Would you return the data exactly as given, except for its pictures?

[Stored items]
========================================
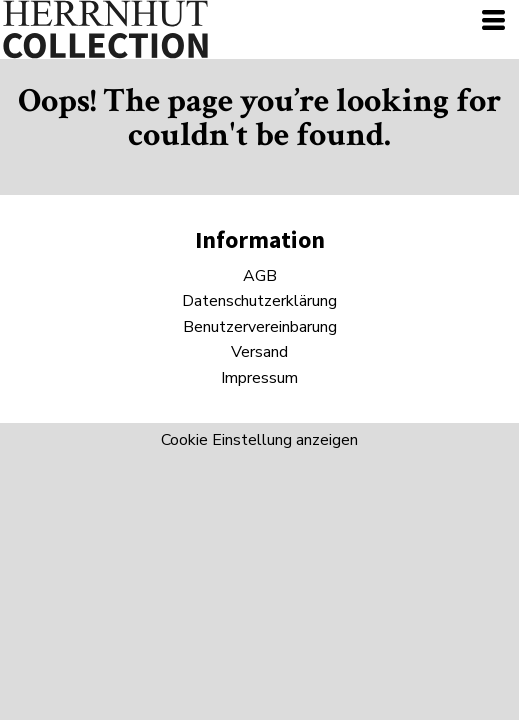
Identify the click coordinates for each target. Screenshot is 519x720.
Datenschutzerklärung (259, 301)
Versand (259, 352)
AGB (260, 276)
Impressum (259, 378)
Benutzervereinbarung (260, 327)
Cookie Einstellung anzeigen (259, 440)
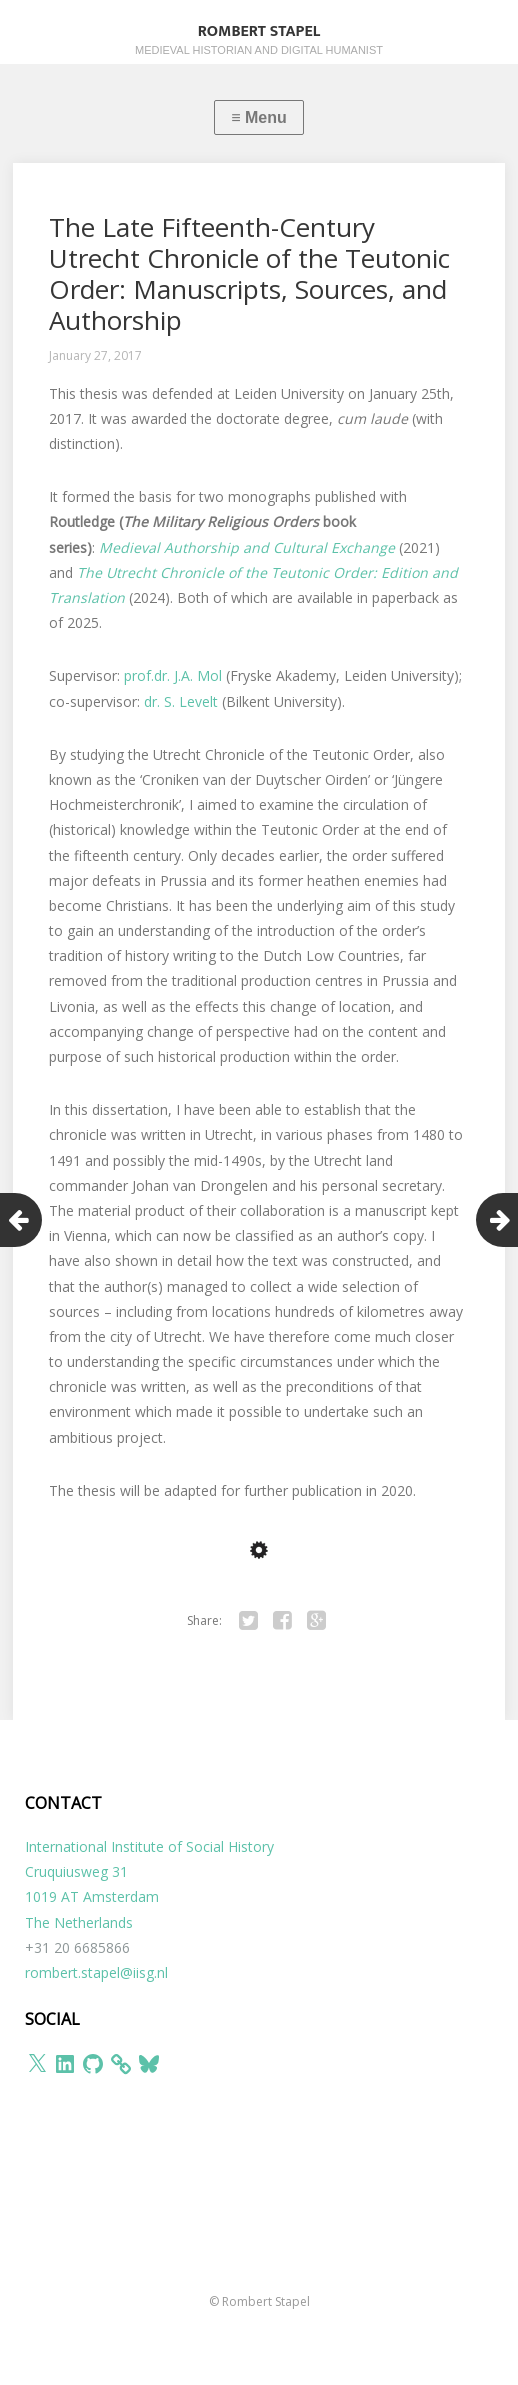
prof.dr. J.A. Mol (173, 675)
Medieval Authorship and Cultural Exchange (247, 547)
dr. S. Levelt (181, 701)
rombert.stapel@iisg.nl (96, 1972)
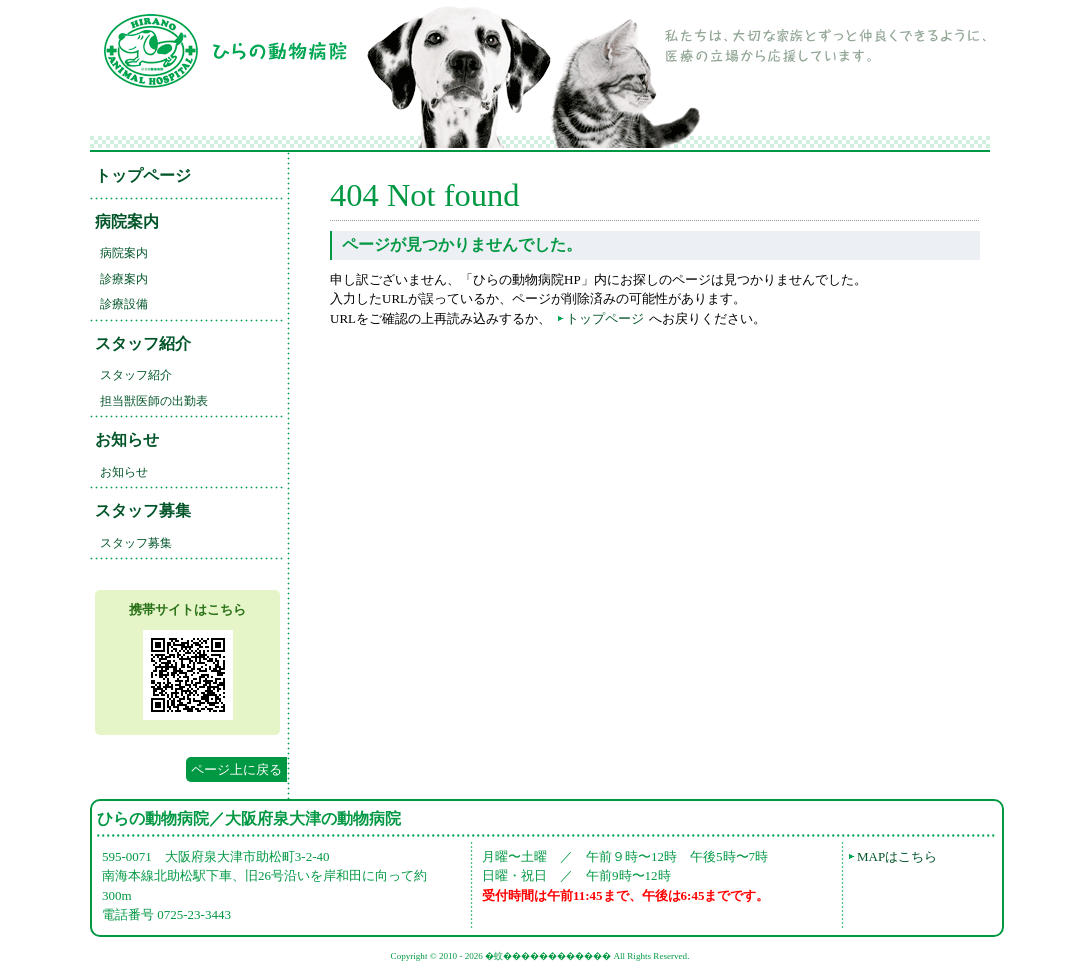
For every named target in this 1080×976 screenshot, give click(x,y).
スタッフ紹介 (143, 343)
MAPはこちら (897, 856)
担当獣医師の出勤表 (154, 401)
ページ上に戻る (236, 769)
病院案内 (127, 221)
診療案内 (124, 279)
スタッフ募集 (143, 510)
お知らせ (127, 439)
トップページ (143, 175)
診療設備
========================================
• **The completed task**:
Identify the click coordinates for each target. Screenshot is 519x720.
Datenschutzerklärung (259, 301)
Versand (259, 352)
AGB (260, 276)
Impressum (259, 378)
Benutzervereinbarung (260, 327)
Cookie Einstellung anzeigen (259, 440)
prof.dr. J.A. Mol (173, 675)
Medieval Authorship and Cultural Exchange (247, 547)
dr. S. Levelt (181, 701)
rombert.stapel@iisg.nl (96, 1972)
For every named target in this 1080×976 screenshot, give click(x,y).
スタッフ紹介 (143, 343)
MAPはこちら (897, 856)
担当獣医師の出勤表 (154, 401)
ページ上に戻る (236, 769)
病院案内 (127, 221)
診療案内 (124, 279)
スタッフ募集 (143, 510)
お知らせ (127, 439)
トップページ (143, 175)
診療設備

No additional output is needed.